Sous cette enveloppe se cache un squelette de plus d’une centaine de moteurs et de tendons artificiels en forme de cordes qui animent ses membres. L’engin ne pèse que trente kilos environ, assez léger pour être porté à bras. Il communique via un haut-parleur logé dans sa poitrine, avec plusieurs voix possibles. Dans son crâne, une carte mère de la taille d’une tranche de pain fait office de cerveau.
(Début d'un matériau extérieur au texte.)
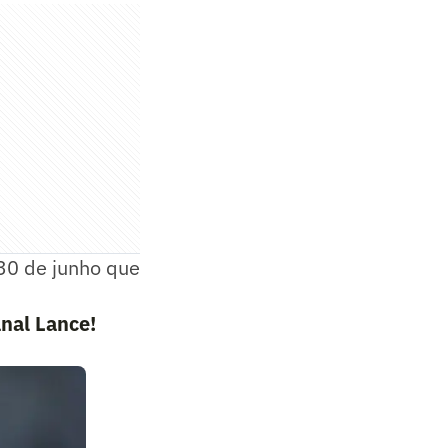
 30 de junho que
nal Lance!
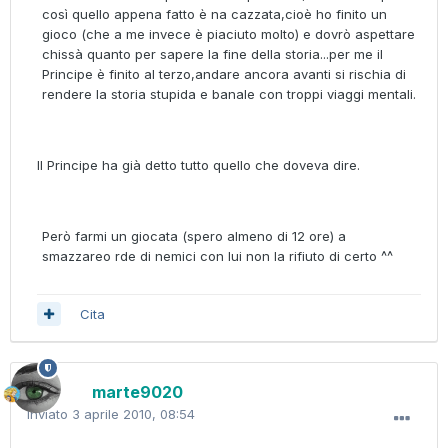
così quello appena fatto è na cazzata,cioè ho finito un
gioco (che a me invece è piaciuto molto) e dovrò aspettare
chissà quanto per sapere la fine della storia...per me il
Principe è finito al terzo,andare ancora avanti si rischia di
rendere la storia stupida e banale con troppi viaggi mentali.
Il Principe ha già detto tutto quello che doveva dire.
Però farmi un giocata (spero almeno di 12 ore) a
smazzareo rde di nemici con lui non la rifiuto di certo ^^
Cita
marte9020
Inviato
3 aprile 2010, 08:54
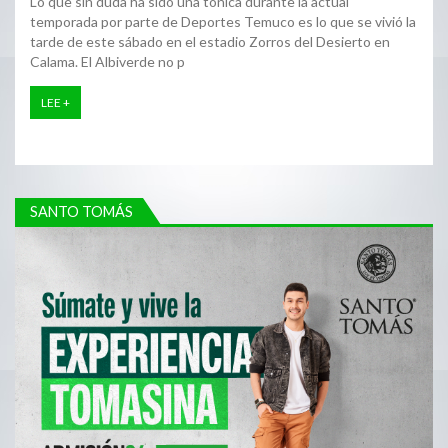
Lo que sin duda ha sido una tónica durante la actual
temporada por parte de Deportes Temuco es lo que se vivió la
tarde de este sábado en el estadio Zorros del Desierto en
Calama. El Albiverde no p
LEE +
SANTO TOMÁS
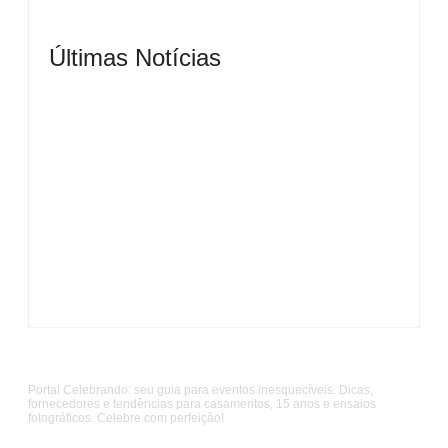
Últimas Notícias
Casamento em junho: Por que casar ao ar livre
agora?
Cerimonialista para festa de 15 anos: O guia da
debutante
Sobre Nós
Portal Celebrando: seu guia para eventos inesquecíveis. Dicas,
fornecedores e tendências para casamentos, 15 anos e ensaios
fotográficos. Celebre com perfeição!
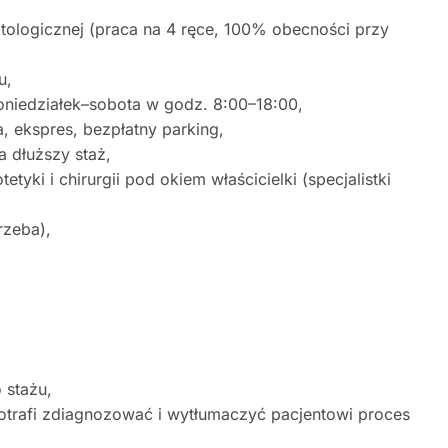
tologicznej (praca na 4 ręce, 100% obecności przy
u,
poniedziałek–sobota w godz. 8:00–18:00,
, ekspres, bezpłatny parking,
 dłuższy staż,
ki i chirurgii pod okiem właścicielki (specjalistki
rzeba),
 stażu,
otrafi zdiagnozować i wytłumaczyć pacjentowi proces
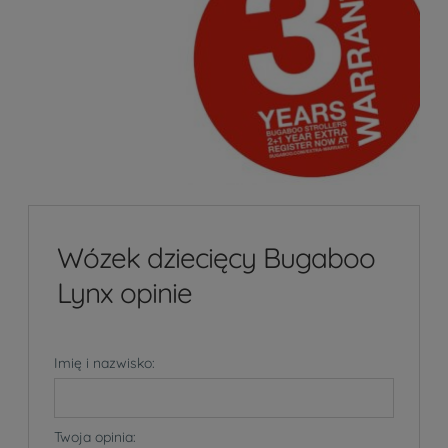
Wózek dziecięcy Bugaboo
Lynx opinie
Imię i nazwisko:
Twoja opinia:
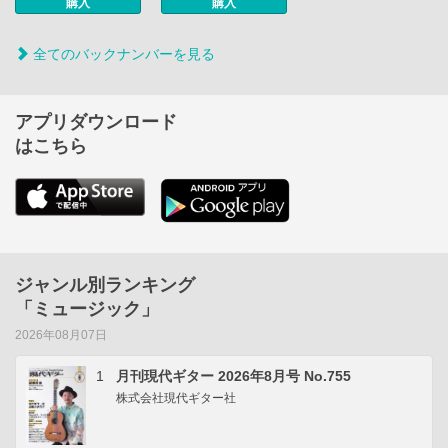
購入
購入
全てのバックナンバーを見る
アプリダウンロード
はこちら
ジャンル別ランキング
「ミュージック」
2026年08月07日
1
月刊現代ギター 2026年8月号 No.755
株式会社現代ギター社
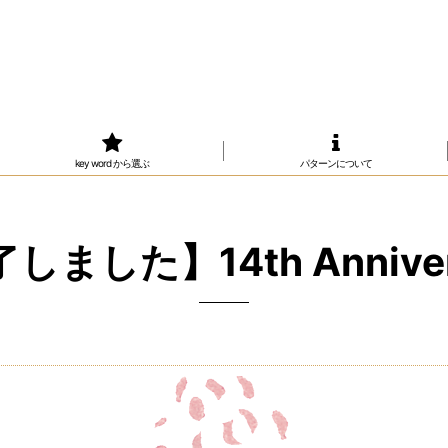
key word から選ぶ
パターンについて
しました】14th Anniver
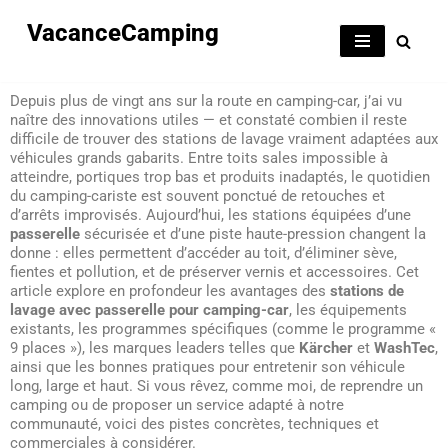
VacanceCamping
Aller
au
Depuis plus de vingt ans sur la route en camping-car, j’ai vu
contenu
naître des innovations utiles — et constaté combien il reste
difficile de trouver des stations de lavage vraiment adaptées aux
véhicules grands gabarits. Entre toits sales impossible à
atteindre, portiques trop bas et produits inadaptés, le quotidien
du camping-cariste est souvent ponctué de retouches et
d’arrêts improvisés. Aujourd’hui, les stations équipées d’une
passerelle
sécurisée et d’une piste haute-pression changent la
donne : elles permettent d’accéder au toit, d’éliminer sève,
fientes et pollution, et de préserver vernis et accessoires. Cet
article explore en profondeur les avantages des
stations de
lavage avec passerelle pour camping-car
, les équipements
existants, les programmes spécifiques (comme le programme «
9 places »), les marques leaders telles que
Kärcher
et
WashTec
,
ainsi que les bonnes pratiques pour entretenir son véhicule
long, large et haut. Si vous rêvez, comme moi, de reprendre un
camping ou de proposer un service adapté à notre
communauté, voici des pistes concrètes, techniques et
commerciales à considérer.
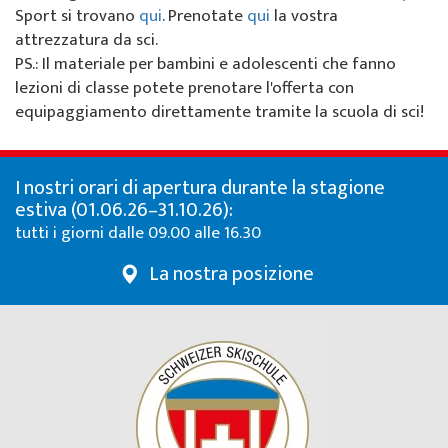
Chi siamo
Sport si trovano
qui
. Prenotate
qui
la vostra
Offerte speciali
Noleggio sci da Colani
La Punt
Sulla scuola di sci
attrezzatura da sci.
PS.: Il materiale per bambini e adolescenti che fanno
Eventi per gruppi
Abbonamenti sci a La Punt
Squadra
lezioni di classe potete prenotare l'offerta con
equipaggiamento direttamente tramite la scuola di sci!
Noleggio sci da Willy Sport
Team demo
Abbonamenti sci
Partner e sponsor
I nostri orari di apertura durante la stagione
estiva (01.06.26–31.10.26):
Il nostro ristorante
FAQ
tutti i giorni dalle 09.00 alle 16.30
La nostra posizione
Jobs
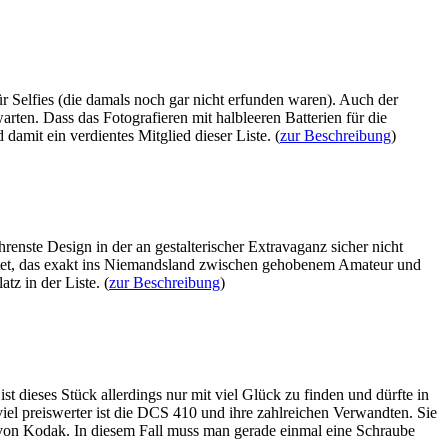
ür Selfies (die damals noch gar nicht erfunden waren). Auch der
ten. Dass das Fotografieren mit halbleeren Batterien für die
amit ein verdientes Mitglied dieser Liste. (
zur Beschreibung
)
renste Design in der an gestalterischer Extravaganz sicher nicht
attet, das exakt ins Niemandsland zwischen gehobenem Amateur und
tz in der Liste. (
zur Beschreibung
)
t dieses Stück allerdings nur mit viel Glück zu finden und dürfte in
viel preiswerter ist die DCS 410 und ihre zahlreichen Verwandten. Sie
 von Kodak. In diesem Fall muss man gerade einmal eine Schraube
Un pari sur la forme humaine

Neo est la création de Bernt Bornich, PDG de 1X Technologies. Ce Norvégien de 42 ans est passionné de robots depuis l’enfance. Son entreprise s’appelait autrefois Halodi et vendait des robots de sécurité à roues depuis des bureaux au sud d’Oslo. En 2022, Bornich a déménagé dans la Silicon Valley, rebaptisé sa société et lancé Neo peu après.

Sa conviction tient en une idée : la suprématie de la forme humaine. « Nous sommes incroyablement bien conçus », affirme-t-il. L’environnement dans lequel évolueront les humanoïdes est déjà pensé pour des humains valides. Pour ouvrir une poignée de porte, il faut une main. Pour monter un escalier, il faut des pieds. Bornich pousse le biomimétisme plus loin que ses pairs : Neo utilise des tendons là où d’autres emploient des moteurs, et place sa carte mère dans la tête plutôt que dans le torse.

Le robot fait-il vraiment ce qu’on lui demande

Neo peut parler, écouter et répondre à des consignes. Grâce à l’IA, il tente de traduire les mots en actions physiques. Si vous lui demandez de prendre une tasse sur une table, il essaiera. Si vous lui demandez de ranger le lait au réfrigérateur, il essaiera aussi. Le mot clé reste « essayer ». Neo ne réussit pas toujours ces tâches, et personne ne sait vraiment ce dont il est capable ou non.

C’est précisément ce qui dérange une partie des roboticiens. Comme le résume l’un d’eux, « le même robot qui peut réaliser un salto arrière n’est peut-être pas capable de monter un escalier ». L’écart entre la démonstration spectaculaire et l’utilité réelle au quotidien reste énorme.

Certains acteurs du domaine vont plus loin et mettent en garde contre le déploiement dans des logements. Pour eux, les humanoïdes ne sont pas encore assez sûrs pour les espaces résidentiels. Le reproche porte aussi sur l’apparence. « Les gens utilisent l’apparence pour induire le public en erreur », estime un fondateur du secteur. Donner une forme humaine à un robot fait attendre des capacités humaines, alors que la technologie reste loin du compte. Le débat est lancé, et l’arrivée annoncée de Neo dans les foyers ne fera que l’amplifier.